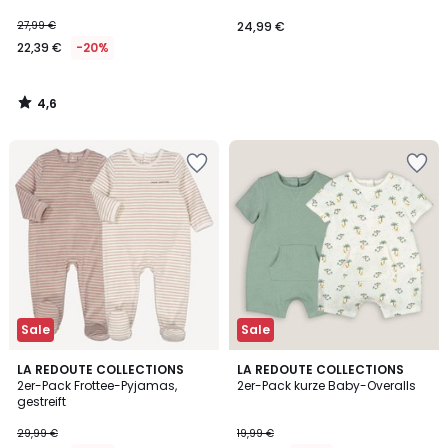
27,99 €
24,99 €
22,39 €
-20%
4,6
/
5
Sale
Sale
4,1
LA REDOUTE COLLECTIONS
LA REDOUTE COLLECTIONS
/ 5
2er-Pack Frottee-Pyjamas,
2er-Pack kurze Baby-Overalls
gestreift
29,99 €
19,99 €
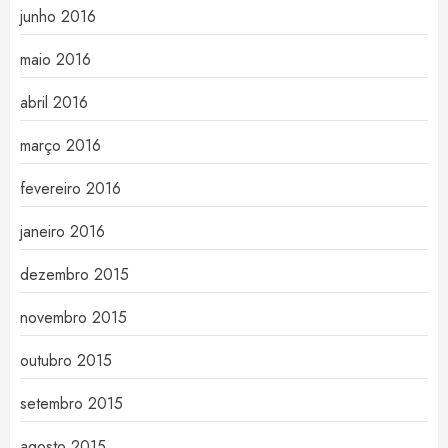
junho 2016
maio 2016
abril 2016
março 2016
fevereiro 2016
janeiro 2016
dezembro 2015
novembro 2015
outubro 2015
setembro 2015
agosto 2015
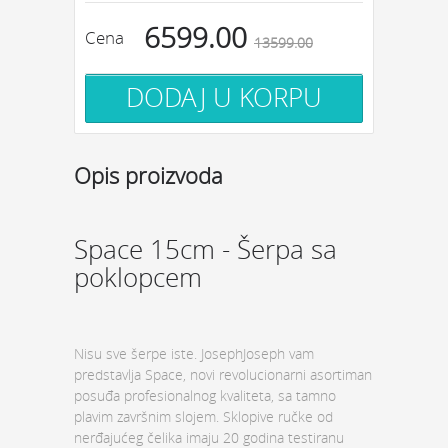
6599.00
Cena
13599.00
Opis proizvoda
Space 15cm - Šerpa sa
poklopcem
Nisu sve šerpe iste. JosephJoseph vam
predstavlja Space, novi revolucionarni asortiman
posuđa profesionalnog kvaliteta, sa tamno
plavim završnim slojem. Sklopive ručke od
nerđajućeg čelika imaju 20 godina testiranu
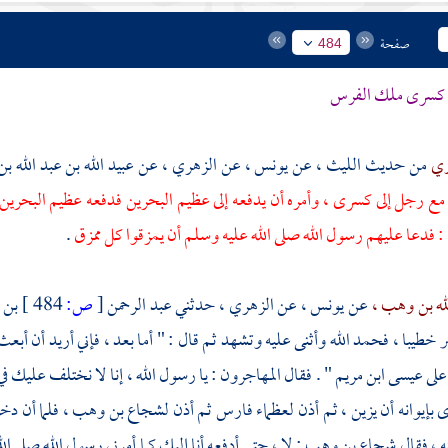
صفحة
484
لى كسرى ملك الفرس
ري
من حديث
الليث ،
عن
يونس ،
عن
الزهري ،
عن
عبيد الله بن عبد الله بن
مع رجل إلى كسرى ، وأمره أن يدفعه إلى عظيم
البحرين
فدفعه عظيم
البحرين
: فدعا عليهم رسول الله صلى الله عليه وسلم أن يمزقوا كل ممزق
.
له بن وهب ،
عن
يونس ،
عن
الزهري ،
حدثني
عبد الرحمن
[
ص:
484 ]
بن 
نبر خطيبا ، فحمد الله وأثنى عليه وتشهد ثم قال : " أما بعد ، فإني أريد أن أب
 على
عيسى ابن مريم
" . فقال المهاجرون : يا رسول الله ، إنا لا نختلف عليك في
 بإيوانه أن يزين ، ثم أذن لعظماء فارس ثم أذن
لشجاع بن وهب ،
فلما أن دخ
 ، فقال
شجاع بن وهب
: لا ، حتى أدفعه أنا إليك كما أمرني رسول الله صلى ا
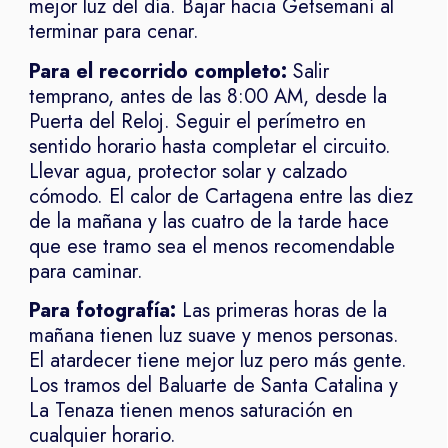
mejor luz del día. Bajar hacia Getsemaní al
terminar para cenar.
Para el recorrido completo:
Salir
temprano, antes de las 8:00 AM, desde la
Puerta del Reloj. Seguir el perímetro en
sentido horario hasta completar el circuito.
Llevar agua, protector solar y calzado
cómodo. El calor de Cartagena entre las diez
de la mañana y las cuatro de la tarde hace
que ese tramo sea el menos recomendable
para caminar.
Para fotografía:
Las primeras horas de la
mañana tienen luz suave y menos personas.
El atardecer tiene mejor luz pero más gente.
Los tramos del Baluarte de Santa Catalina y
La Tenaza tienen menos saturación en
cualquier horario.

• _Task brief_
Pictures excluded, transcribe the listing above exactly from the line with "Space 15cm - Šerpa sa" through the line with "de la mañana y las cuatro de la tarde hace", and no further.

• _Result of this exercise_
Space 15cm - Šerpa sa
poklopcem
Nisu sve šerpe iste. JosephJoseph vam
predstavlja Space, novi revolucionarni asortiman
posuđa profesionalnog kvaliteta, sa tamno
plavim završnim slojem. Sklopive ručke od
nerđajućeg čelika imaju 20 godina testiranu
صفحة
484
لى كسرى ملك الفرس
ري
من حديث
الليث ،
عن
يونس ،
عن
الزهري ،
عن
عبيد الله بن عبد الله بن
مع رجل إلى كسرى ، وأمره أن يدفعه إلى عظيم
البحرين
فدفعه عظيم
البحرين
: فدعا عليهم رسول الله صلى الله عليه وسلم أن يمزقوا كل ممزق
.
له بن وهب ،
عن
يونس ،
عن
الزهري ،
حدثني
عبد الرحمن
[
ص:
484 ]
بن 
نبر خطيبا ، فحمد الله وأثنى عليه وتشهد ثم قال : " أما بعد ، فإني أريد أن أب
 على
عيسى ابن مريم
" . فقال المهاجرون : يا رسول الله ، إنا لا نختلف عليك في
 بإيوانه أن يزين ، ثم أذن لعظماء فارس ثم أذن
لشجاع بن وهب ،
فلما أن دخ
 ، فقال
شجاع بن وهب
: لا ، حتى أدفعه أنا إليك كما أمرني رسول الله صلى ا
mejor luz del día. Bajar hacia Getsemaní al
terminar para cenar.
Para el recorrido completo:
Salir
temprano, antes de las 8:00 AM, desde la
Puerta del Reloj. Seguir el perímetro en
sentido horario hasta completar el circuito.
Llevar agua, protector solar y calzado
cómodo. El calor de Cartagena entre las diez
de la mañana y las cuatro de la tarde hace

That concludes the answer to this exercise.